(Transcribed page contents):
......

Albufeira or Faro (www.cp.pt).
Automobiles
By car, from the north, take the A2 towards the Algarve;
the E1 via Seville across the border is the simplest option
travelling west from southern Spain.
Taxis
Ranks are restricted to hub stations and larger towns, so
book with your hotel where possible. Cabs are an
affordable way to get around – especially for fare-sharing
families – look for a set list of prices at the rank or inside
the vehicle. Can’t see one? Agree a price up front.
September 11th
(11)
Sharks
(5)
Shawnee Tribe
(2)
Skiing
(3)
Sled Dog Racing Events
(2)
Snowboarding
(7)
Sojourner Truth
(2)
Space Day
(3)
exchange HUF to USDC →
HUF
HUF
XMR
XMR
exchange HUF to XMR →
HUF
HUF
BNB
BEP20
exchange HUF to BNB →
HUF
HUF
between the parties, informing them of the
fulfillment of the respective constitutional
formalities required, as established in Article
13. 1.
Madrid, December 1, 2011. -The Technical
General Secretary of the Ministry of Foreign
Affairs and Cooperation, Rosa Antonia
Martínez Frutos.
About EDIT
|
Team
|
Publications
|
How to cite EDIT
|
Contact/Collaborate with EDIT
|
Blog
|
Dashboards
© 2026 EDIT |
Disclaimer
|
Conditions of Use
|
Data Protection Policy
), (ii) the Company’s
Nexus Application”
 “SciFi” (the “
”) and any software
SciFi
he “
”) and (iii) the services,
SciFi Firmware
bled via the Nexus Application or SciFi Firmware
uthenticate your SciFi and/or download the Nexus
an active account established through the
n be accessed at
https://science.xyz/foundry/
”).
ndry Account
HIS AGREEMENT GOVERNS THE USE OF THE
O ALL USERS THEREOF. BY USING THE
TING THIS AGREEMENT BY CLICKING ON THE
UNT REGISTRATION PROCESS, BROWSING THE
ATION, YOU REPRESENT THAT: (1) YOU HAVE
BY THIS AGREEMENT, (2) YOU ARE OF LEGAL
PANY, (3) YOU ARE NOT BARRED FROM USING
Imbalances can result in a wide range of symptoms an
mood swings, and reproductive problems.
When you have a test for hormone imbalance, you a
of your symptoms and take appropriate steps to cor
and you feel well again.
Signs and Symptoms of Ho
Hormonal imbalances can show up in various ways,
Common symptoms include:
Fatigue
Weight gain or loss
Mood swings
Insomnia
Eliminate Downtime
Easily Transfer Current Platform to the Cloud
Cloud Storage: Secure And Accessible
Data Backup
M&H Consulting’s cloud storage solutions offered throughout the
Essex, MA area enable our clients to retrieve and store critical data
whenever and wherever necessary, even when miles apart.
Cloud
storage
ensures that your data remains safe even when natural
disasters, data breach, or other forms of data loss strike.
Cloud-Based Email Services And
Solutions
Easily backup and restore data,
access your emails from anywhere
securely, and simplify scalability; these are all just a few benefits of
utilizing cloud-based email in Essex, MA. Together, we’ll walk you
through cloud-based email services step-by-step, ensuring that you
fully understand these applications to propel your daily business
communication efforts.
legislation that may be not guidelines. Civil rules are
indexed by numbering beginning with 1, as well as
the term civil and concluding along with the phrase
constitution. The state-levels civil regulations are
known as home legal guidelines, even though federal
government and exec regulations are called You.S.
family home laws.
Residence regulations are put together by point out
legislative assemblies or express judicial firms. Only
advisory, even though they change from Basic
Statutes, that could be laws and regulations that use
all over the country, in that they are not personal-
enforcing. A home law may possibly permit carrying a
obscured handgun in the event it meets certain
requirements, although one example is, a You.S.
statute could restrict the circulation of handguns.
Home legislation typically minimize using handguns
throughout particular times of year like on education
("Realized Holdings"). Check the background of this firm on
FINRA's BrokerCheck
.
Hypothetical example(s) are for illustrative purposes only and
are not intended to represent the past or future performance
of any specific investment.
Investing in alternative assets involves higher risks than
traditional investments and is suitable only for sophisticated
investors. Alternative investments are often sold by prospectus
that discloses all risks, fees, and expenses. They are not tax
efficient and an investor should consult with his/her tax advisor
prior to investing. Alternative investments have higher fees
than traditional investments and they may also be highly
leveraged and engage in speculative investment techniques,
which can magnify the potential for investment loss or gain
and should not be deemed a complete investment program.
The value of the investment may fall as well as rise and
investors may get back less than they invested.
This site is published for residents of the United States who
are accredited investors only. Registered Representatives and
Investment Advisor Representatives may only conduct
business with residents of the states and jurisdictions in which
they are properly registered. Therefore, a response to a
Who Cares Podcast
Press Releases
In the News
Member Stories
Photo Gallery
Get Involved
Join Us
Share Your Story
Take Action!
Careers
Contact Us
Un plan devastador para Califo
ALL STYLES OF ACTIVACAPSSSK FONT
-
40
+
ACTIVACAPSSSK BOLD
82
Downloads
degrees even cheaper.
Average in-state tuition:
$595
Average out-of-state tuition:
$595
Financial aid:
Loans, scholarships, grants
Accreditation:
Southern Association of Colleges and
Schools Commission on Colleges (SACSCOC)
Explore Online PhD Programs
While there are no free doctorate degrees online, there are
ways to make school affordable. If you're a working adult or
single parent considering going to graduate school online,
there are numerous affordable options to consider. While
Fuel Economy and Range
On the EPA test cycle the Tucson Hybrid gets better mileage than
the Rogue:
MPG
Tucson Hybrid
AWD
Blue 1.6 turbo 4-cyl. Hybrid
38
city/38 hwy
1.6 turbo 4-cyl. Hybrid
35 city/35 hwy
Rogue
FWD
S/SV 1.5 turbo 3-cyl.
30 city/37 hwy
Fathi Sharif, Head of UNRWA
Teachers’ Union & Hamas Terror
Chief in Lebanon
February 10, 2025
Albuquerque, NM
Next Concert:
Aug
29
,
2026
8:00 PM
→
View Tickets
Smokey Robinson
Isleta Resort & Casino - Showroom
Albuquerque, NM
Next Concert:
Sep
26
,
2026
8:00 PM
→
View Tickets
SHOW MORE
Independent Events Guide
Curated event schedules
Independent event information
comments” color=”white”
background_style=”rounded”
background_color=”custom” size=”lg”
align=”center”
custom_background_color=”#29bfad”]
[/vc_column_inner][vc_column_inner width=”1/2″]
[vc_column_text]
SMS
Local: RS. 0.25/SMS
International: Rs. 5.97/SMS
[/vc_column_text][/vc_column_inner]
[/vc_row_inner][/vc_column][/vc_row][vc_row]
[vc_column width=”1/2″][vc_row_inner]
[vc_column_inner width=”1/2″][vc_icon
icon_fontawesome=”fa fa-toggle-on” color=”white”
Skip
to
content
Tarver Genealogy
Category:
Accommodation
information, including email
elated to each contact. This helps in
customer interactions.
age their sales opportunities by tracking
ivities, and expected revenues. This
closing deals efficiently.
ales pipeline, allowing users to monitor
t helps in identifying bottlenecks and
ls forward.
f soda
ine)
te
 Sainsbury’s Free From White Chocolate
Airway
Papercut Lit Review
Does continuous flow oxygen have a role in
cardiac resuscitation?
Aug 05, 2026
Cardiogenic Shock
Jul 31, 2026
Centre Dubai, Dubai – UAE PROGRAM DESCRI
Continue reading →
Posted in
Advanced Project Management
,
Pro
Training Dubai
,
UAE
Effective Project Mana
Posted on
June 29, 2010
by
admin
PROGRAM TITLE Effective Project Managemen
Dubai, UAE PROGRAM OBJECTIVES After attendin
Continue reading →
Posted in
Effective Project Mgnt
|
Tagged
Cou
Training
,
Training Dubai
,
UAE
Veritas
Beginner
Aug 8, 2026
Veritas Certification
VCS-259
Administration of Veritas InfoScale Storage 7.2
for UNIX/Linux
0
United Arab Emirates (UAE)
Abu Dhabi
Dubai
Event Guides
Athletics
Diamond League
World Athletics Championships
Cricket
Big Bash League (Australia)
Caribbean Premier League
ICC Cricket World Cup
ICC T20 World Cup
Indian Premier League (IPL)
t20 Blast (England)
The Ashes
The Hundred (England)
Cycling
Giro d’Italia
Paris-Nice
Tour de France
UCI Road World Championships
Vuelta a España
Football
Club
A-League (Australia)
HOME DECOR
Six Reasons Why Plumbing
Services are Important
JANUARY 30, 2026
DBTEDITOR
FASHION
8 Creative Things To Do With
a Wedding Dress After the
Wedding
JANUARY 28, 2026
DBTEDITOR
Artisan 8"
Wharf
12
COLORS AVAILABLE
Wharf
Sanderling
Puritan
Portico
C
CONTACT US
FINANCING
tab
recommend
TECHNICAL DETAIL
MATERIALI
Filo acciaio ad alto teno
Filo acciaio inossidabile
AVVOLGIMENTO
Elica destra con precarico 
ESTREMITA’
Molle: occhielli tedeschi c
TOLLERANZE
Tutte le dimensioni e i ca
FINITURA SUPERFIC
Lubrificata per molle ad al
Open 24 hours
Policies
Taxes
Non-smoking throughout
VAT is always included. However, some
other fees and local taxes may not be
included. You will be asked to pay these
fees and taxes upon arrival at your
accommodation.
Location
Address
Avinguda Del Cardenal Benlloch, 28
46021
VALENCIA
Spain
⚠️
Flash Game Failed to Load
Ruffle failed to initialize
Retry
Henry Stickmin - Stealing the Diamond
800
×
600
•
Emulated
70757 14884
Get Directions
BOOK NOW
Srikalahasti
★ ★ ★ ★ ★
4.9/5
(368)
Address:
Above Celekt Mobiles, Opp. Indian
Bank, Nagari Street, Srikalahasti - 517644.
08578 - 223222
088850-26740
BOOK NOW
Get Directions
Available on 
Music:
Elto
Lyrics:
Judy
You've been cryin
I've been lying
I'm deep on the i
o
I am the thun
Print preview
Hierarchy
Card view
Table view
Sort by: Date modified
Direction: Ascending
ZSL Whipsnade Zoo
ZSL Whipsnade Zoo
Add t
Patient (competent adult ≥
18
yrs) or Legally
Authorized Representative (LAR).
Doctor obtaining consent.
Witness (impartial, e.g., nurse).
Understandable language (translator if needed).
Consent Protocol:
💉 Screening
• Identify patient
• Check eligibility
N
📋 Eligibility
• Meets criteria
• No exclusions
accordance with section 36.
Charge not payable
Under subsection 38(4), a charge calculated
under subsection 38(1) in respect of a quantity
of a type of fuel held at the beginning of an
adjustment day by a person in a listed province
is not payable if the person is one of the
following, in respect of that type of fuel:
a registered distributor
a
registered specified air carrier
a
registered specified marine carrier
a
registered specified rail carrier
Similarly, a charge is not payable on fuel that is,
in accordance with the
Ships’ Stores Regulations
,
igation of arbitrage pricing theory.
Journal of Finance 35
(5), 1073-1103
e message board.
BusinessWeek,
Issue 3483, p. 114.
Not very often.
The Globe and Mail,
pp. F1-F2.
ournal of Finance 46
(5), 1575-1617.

......

(WHAT THIS TASK INVOLVES):
For each line in the data above that contains the string "Nexus", extract the line.

(FINISHED TASK):
Nexus Application”
bled via the Nexus Application or SciFi Firmware
uthenticate your SciFi and/or download the Nexus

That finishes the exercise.